I’ve felt this firsthand when I was excluded from that women’s circle for being “too masculine,” and being queer. The message was clear: there’s only one way to be a woman, even in sacred spaces.
That isn’t healing. That’s policing. And that’s how modern fascism works, not just through overt violence, but through quiet conformity. Through the pressure to fit in, to perform purity, to erase what doesn’t align.
Towards a spirituality of liberation
If spirituality is about anything, it should be about liberation. It should be about complexity, fluidity, and curiosity. It should be about truth, not tradition for its own sake.

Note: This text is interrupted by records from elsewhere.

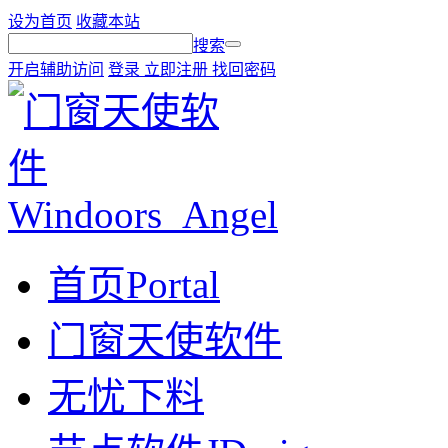
设为首页
收藏本站
搜索
开启辅助访问
登录
立即注册
找回密码
首页
Portal
门窗天使软件
无忧下料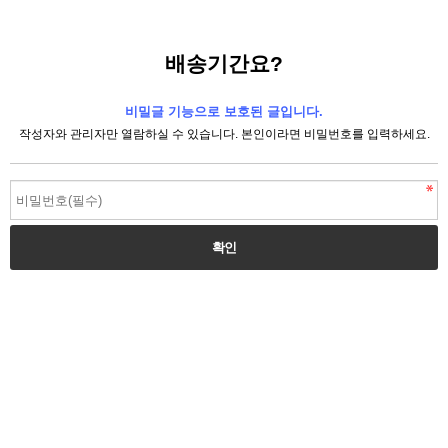
배송기간요?
비밀글 기능으로 보호된 글입니다.
작성자와 관리자만 열람하실 수 있습니다. 본인이라면 비밀번호를 입력하세요.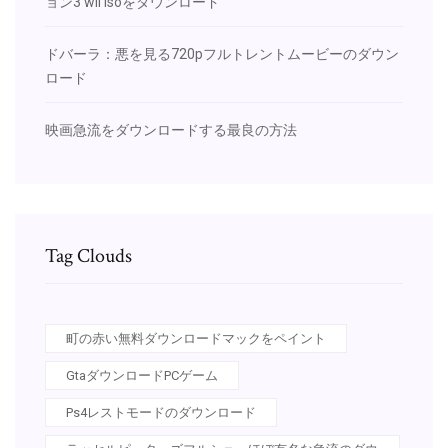
ョン3 wii isoをダウンロード
ドバーラ：悪を見る720pフルトレントムービーのダウン
ロード
映画急流をダウンロードする最良の方法
Tag Clouds
町の赤い無料ダウンロードマックをペイント
GtaダウンロードPCゲーム
Ps4レストモードのダウンロード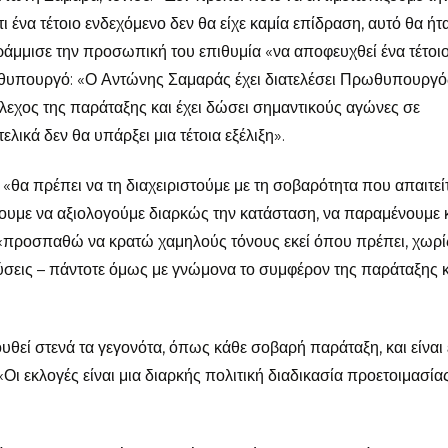
ι ένα τέτοιο ενδεχόμενο δεν θα είχε καμία επίδραση, αυτό θα ήτα
ράμμισε την προσωπική του επιθυμία «να αποφευχθεί ένα τέτοι
θυπουργό: «Ο Αντώνης Σαμαράς έχει διατελέσει Πρωθυπουργό
λεχος της παράταξης και έχει δώσει σημαντικούς αγώνες σε
λικά δεν θα υπάρξει μια τέτοια εξέλιξη».
«θα πρέπει να τη διαχειριστούμε με τη σοβαρότητα που απαιτείτα
ίλουμε να αξιολογούμε διαρκώς την κατάσταση, να παραμένουμε 
, «προσπαθώ να κρατώ χαμηλούς τόνους εκεί όπου πρέπει, χωρί
ούσεις – πάντοτε όμως με γνώμονα το συμφέρον της παράταξης κ
ουθεί στενά τα γεγονότα, όπως κάθε σοβαρή παράταξη, και είναι 
ι εκλογές είναι μια διαρκής πολιτική διαδικασία προετοιμασίας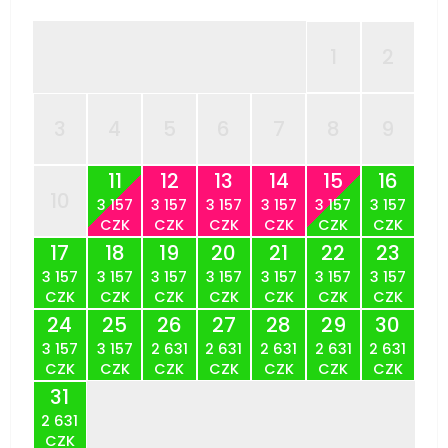
1
2
3
4
5
6
7
8
9
11
12
13
14
15
16
10
3 157
3 157
3 157
3 157
3 157
3 157
CZK
CZK
CZK
CZK
CZK
CZK
17
18
19
20
21
22
23
3 157
3 157
3 157
3 157
3 157
3 157
3 157
CZK
CZK
CZK
CZK
CZK
CZK
CZK
24
25
26
27
28
29
30
3 157
3 157
2 631
2 631
2 631
2 631
2 631
CZK
CZK
CZK
CZK
CZK
CZK
CZK
31
2 631
CZK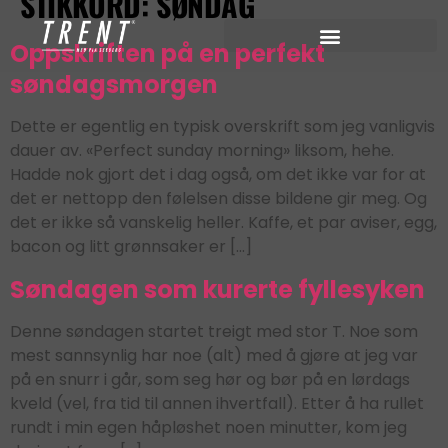
STIKKORD:
SØNDAG
Oppskriften på en perfekt
søndagsmorgen
Dette er egentlig en typisk overskrift som jeg vanligvis
dauer av. «Perfect sunday morning» liksom, hehe.
Hadde nok gjort det i dag også, om det ikke var for at
det er nettopp den følelsen disse bildene gir meg. Og
det er ikke så vanskelig heller. Kaffe, et par aviser, egg,
bacon og litt grønnsaker er […]
Søndagen som kurerte fyllesyken
Denne søndagen startet treigt med stor T. Noe som
mest sannsynlig har noe (alt) med å gjøre at jeg var
på en snurr i går, som seg hør og bør på en lørdags
kveld (vel, fra tid til annen ihvertfall). Etter å ha rullet
rundt i min egen håpløshet noen minutter, kom jeg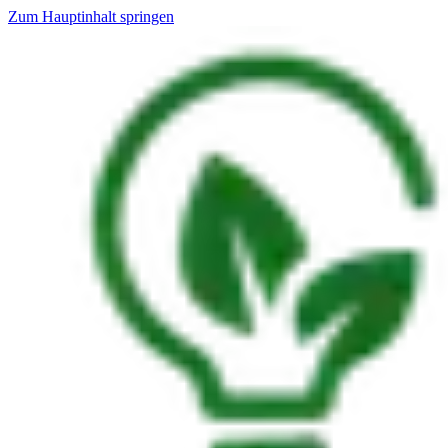
Zum Hauptinhalt springen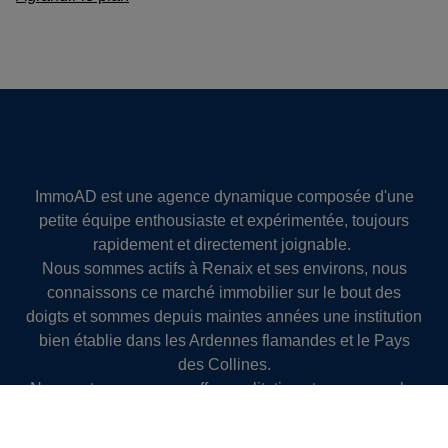
ImmoAD est une agence dynamique composée d'une
petite équipe enthousiaste et expérimentée, toujours
rapidement et directement joignable.
Nous sommes actifs à Renaix et ses environs, nous
connaissons ce marché immobilier sur le bout des
doigts et sommes depuis maintes années une institution
bien établie dans les Ardennes flamandes et le Pays
des Collines.
Nous optons pour une offre qualitative et une approche
personnelle et professionnelle. Nous vous guidons
dans la préparation de votre bien à la vente,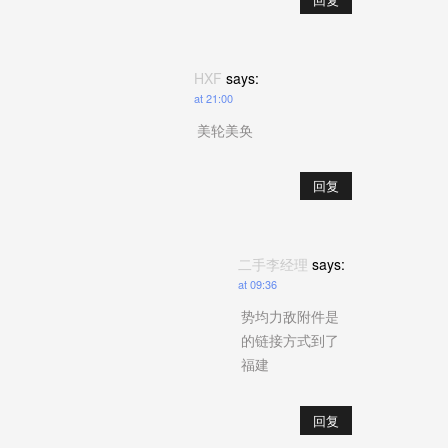
HXF
says:
at 21:00
美轮美奂
回复
二手李经理
says:
at 09:36
势均力敌附件是
的链接方式到了
福建
回复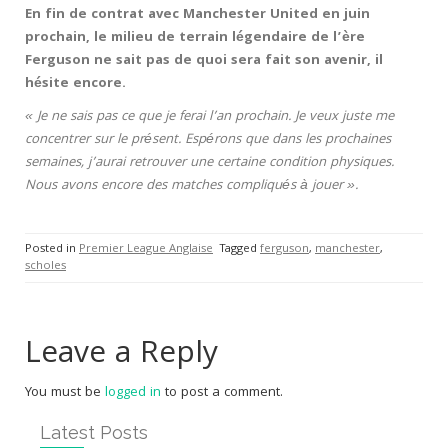
En fin de contrat avec Manchester United en juin
prochain, le milieu de terrain légendaire de l’ère
Ferguson ne sait pas de quoi sera fait son avenir, il
hésite encore.
« Je ne sais pas ce que je ferai l’an prochain. Je veux juste me
concentrer sur le présent. Espérons que dans les prochaines
semaines, j’aurai retrouver une certaine condition physiques.
Nous avons encore des matches compliqués à jouer ».
Posted in
Premier League Anglaise
Tagged
ferguson
,
manchester
,
scholes
Leave a Reply
You must be
logged in
to post a comment.
Latest Posts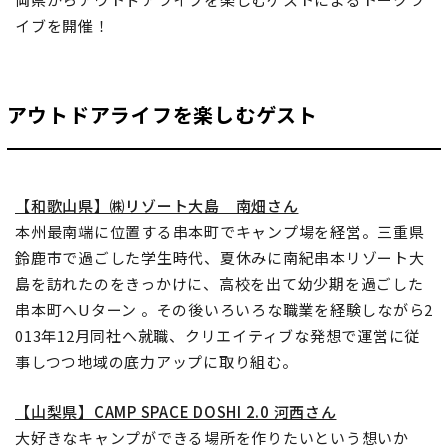
イブを開催！
アウトドアライフを楽しむゲスト
【和歌山県】㈱リゾート大島 南畑さん
本州最南端に位置する串本町でキャンプ場を経営。三重県
鈴鹿市で過ごした学生時代、夏休みに南紀串本リゾート大
島を訪れたのをきっかけに、高校を出て幼少期を過ごした
串本町へUターン 。その後いろいろな職業を経験しながら2
013年12月同社へ就職、クリエイティブな発想で運営に従
事しつつ地域の底力アップに取り組む。
【山梨県】CAMP SPACE DOSHI 2.0 河西さん
大好きなキャンプができる場所を作りたいという想いか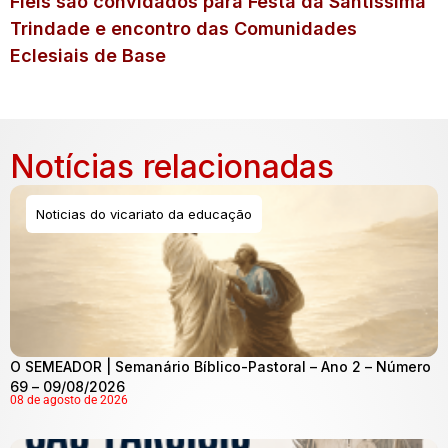
Fiéis são convidados para Festa da Santíssima
Trindade e encontro das Comunidades
Eclesiais de Base
Notícias relacionadas
Noticias do vicariato da educação
O SEMEADOR | Semanário Bíblico-Pastoral – Ano 2 – Número
69 – 09/08/2026
08 de agosto de 2026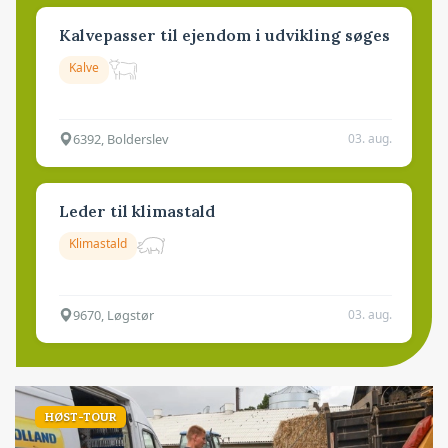
Kalvepasser til ejendom i udvikling søges
Kalve
6392, Bolderslev
03. aug.
Leder til klimastald
Klimastald
9670, Løgstør
03. aug.
HØST-TOUR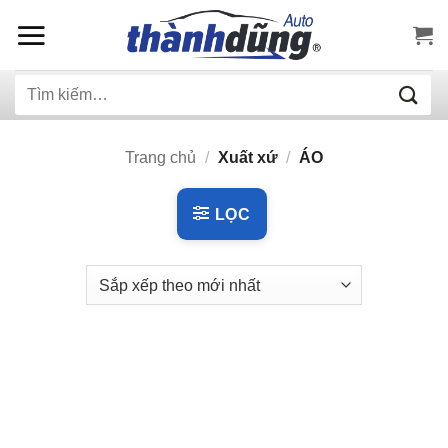
Bỏ
qua
nội
Tìm
dung
kiếm:
Trang chủ
/
Xuất xứ
/
ÁO
LỌC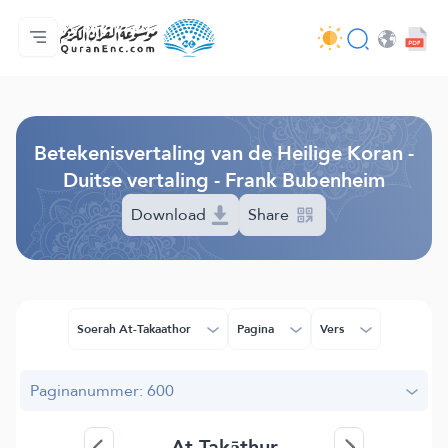
Homepagina
Inhoudsopgave van de vertalingen
Audio
Diensten voor ontwikkelaars - API
Over het project
Contacteer ons
Taal
Browse Old Version
Betekenisvertaling van de Heilige Koran -
Duitse vertaling - Frank Bubenheim
Download
Share
Soerah At-Takaathor
Pagina
Vers
Paginanummer: 600
At-Takāthur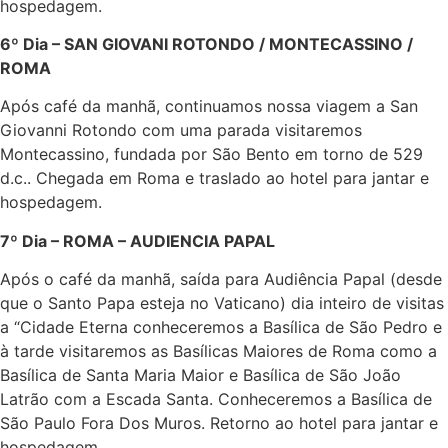
hospedagem.
6º Dia – SAN GIOVANI ROTONDO / MONTECASSINO /
ROMA
Após café da manhã, continuamos nossa viagem a San
Giovanni Rotondo com uma parada visitaremos
Montecassino, fundada por São Bento em torno de 529
d.c.. Chegada em Roma e traslado ao hotel para jantar e
hospedagem.
7º Dia – ROMA – AUDIENCIA PAPAL
Após o café da manhã, saída para Audiência Papal (desde
que o Santo Papa esteja no Vaticano) dia inteiro de visitas
a “Cidade Eterna conheceremos a Basílica de São Pedro e
à tarde visitaremos as Basílicas Maiores de Roma como a
Basílica de Santa Maria Maior e Basílica de São João
Latrão com a Escada Santa. Conheceremos a Basílica de
São Paulo Fora Dos Muros. Retorno ao hotel para jantar e
hospedagem.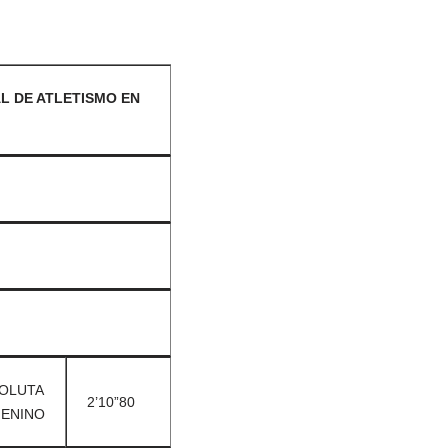
AL DE ATLETISMO EN
OLUTA
2’10”80
ENINO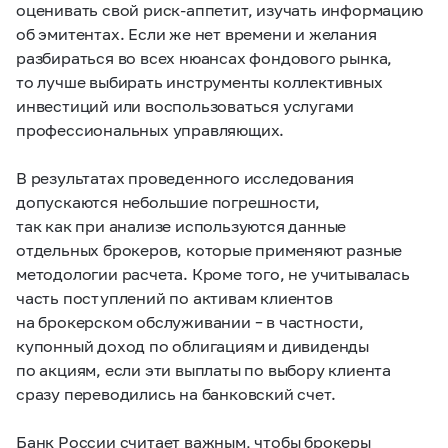
оценивать свой риск-аппетит, изучать информацию
об эмитентах. Если же нет времени и желания
разбираться во всех нюансах фондового рынка,
то лучше выбирать инструменты коллективных
инвестиций или воспользоваться услугами
профессиональных управляющих.
В результатах проведенного исследования
допускаются небольшие погрешности,
так как при анализе используются данные
отдельных брокеров, которые применяют разные
методологии расчета. Кроме того, не учитывалась
часть поступлений по активам клиентов
на брокерском обслуживании – в частности,
купонный доход по облигациям и дивиденды
по акциям, если эти выплаты по выбору клиента
сразу переводились на банковский счет.
Банк России считает важным, чтобы брокеры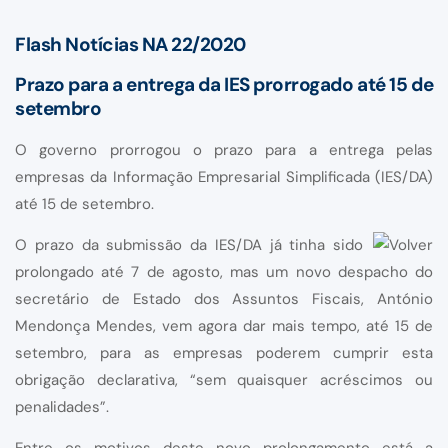
Flash Notícias NA 22/2020
Prazo para a entrega da IES prorrogado até 15 de
setembro
O governo prorrogou o prazo para a entrega pelas
empresas da Informação Empresarial Simplificada (IES/DA)
até 15 de setembro.
O prazo da submissão da IES/DA já tinha sido
prolongado até 7 de agosto, mas um novo despacho do
secretário de Estado dos Assuntos Fiscais, António
Mendonça Mendes, vem agora dar mais tempo, até 15 de
setembro, para as empresas poderem cumprir esta
obrigação declarativa, “sem quaisquer acréscimos ou
penalidades”.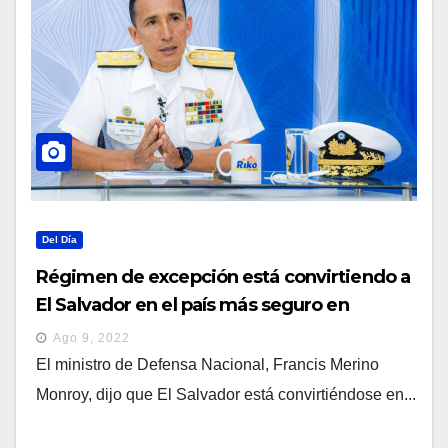
Del Día
Régimen de excepción está convirtiendo a
El Salvador en el país más seguro en
Latinoamérica
Ago 9, 2022
El ministro de Defensa Nacional, Francis Merino
Monroy, dijo que El Salvador está convirtiéndose en...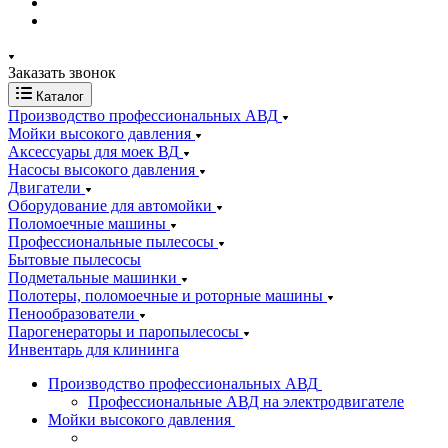
Заказать звонок
Каталог
Производство профессиональных АВД
Мойки высокого давления
Аксессуары для моек ВД
Насосы высокого давления
Двигатели
Оборудование для автомойки
Поломоечные машины
Профессиональные пылесосы
Бытовые пылесосы
Подметальные машинки
Полотеры, поломоечные и роторные машины
Пенообразователи
Парогенераторы и паропылесосы
Инвентарь для клининга
Производство профессиональных АВД
Профессиональные АВД на электродвигателе
Мойки высокого давления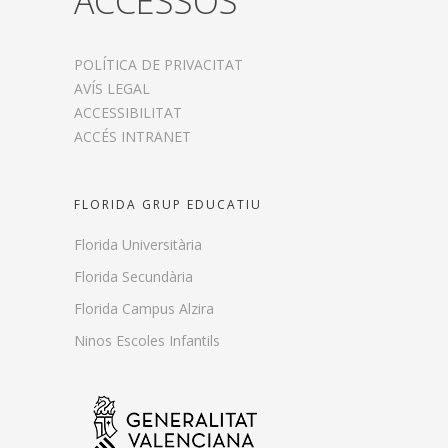
ACCESSOS
POLÍTICA DE PRIVACITAT
AVÍS LEGAL
ACCESSIBILITAT
ACCÉS INTRANET
FLORIDA GRUP EDUCATIU
Florida Universitària
Florida Secundària
Florida Campus Alzira
Ninos Escoles Infantils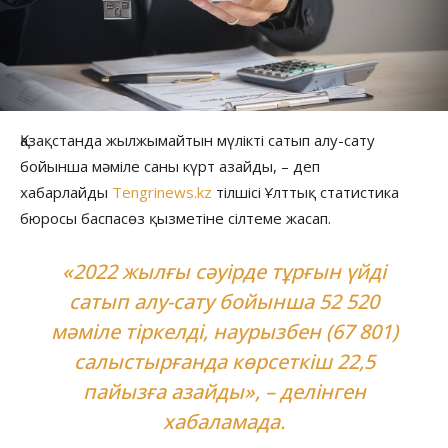
Қазақстанда жылжымайтын мүлікті сатып алу-сату
бойынша мәміле саны күрт азайды, – деп
хабарлайды
Tengrinews.kz
тілшісі Ұлттық статистика
бюросы баспасөз қызметіне сілтеме жасап.
«2022 жылғы сәуірде тұрғын үйді
сатып алу-сату бойынша 52 520
мәміле тіркелді, наурызбен (67 801)
салыстырғанда көрсеткіш 22,5
пайызға азайды», – делінген
хабаламада.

The danger isn’t just in exclusion. It’s in alignment. When we start believing that femininity is a fixed set of behaviours and not a cultural construct, we open the door to political ideologies that seek to place women back in their “natural” roles: obedient, devoted, domesticated.
We deserve more than that. We are more than that.
So let’s stop mistaking the metaphor for the message. Let’s stop building temples around outdated roles. And let’s start creating spiritual spaces where everyone (no matter their expression, orientation, or identity) can breathe.
Because the sacred isn’t soft or strong, masculine or feminine.
It’s free.
My interpretation of Shaivism
I initially had my doubts about studying Shaivism, worried that the gendered aspect would be too much about binaries. But I believe the Shiva-Shakti tradition is often misunderstood through the lens of modern gender roles, but in its original Tantric context, it’s not about embodying masculine or feminine traits; it’s about recognising that you are everything all at once. Shiva and Shakti are not man and woman, but cosmic principles: stillness and movement, consciousness and energy, inseparable and interdependent. Tantra teaches that duality is an illusion and that the goal is not to become more of one thing, but to awaken to the wholeness already within you. The modern tendency to frame spiritual growth through gendered polarities often misses the point entirely, because in this tradition, you are not here to choose a side. You are the field in which both arise and dissolve.